Сегодня утром — еще до открытия центра отца — я была у Димы. Проходила очередное обследование. Дела у меня, кстати, неплохи. Думаю, учитывая тяжесть перенесенной операции, на большее и рассчитывать не стоило. Хотя, что врать, спешила я попасть на прием с утра пораньше не собственного здоровья ради.

Дело в отце. Как сердобольного (во всех смыслах) родственника меня в подробности не посвящали, и я… да-да, стянула карту, чтобы показать ее любезно подставившемуся Власову. Ради такого дела даже опоздала на его операцию, а теперь ловлю в коридорах. Боже, я уже чувствую себя его тенью — целый день по пятам таскаюсь, — и если до этого все вопросы были рабочими, то теперь у меня закончились оправдания.

Власов обнаруживается в комнате отдыха, в компании стаканчика кофе и какой-то булки.
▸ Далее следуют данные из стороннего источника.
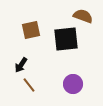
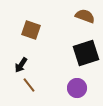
brown semicircle: moved 2 px right
brown square: rotated 30 degrees clockwise
black square: moved 20 px right, 14 px down; rotated 12 degrees counterclockwise
purple circle: moved 4 px right, 4 px down
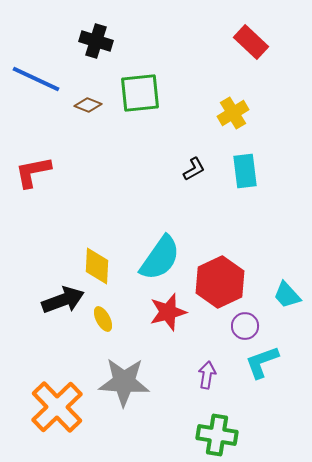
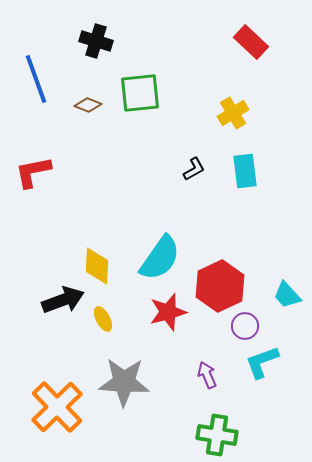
blue line: rotated 45 degrees clockwise
red hexagon: moved 4 px down
purple arrow: rotated 32 degrees counterclockwise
Отличная возможность, тем более что вокруг почти никого, но все же немного страшно: я всерьез планирую совершить акт самоубийства, отнимая у голодного и несчастного мужчины возможность поесть в тишине и спокойствии.

— Доктор Власов… — начинаю, запихивая подальше мысли о гуманизме и человеколюбии.

— Вы меня что, преследуете? — спрашивает он подозрительно.

— Не поверите, но — да.

— Что-то не так с пациентом? — настораживается тут же.

— Нет. То есть да.

— Так да или нет? — устало спрашивает Власов.

— Не с тем, о котором мы думаете. Ваш пациент в порядке. Я только что проверяла его. Просто… у меня к вам личная просьба.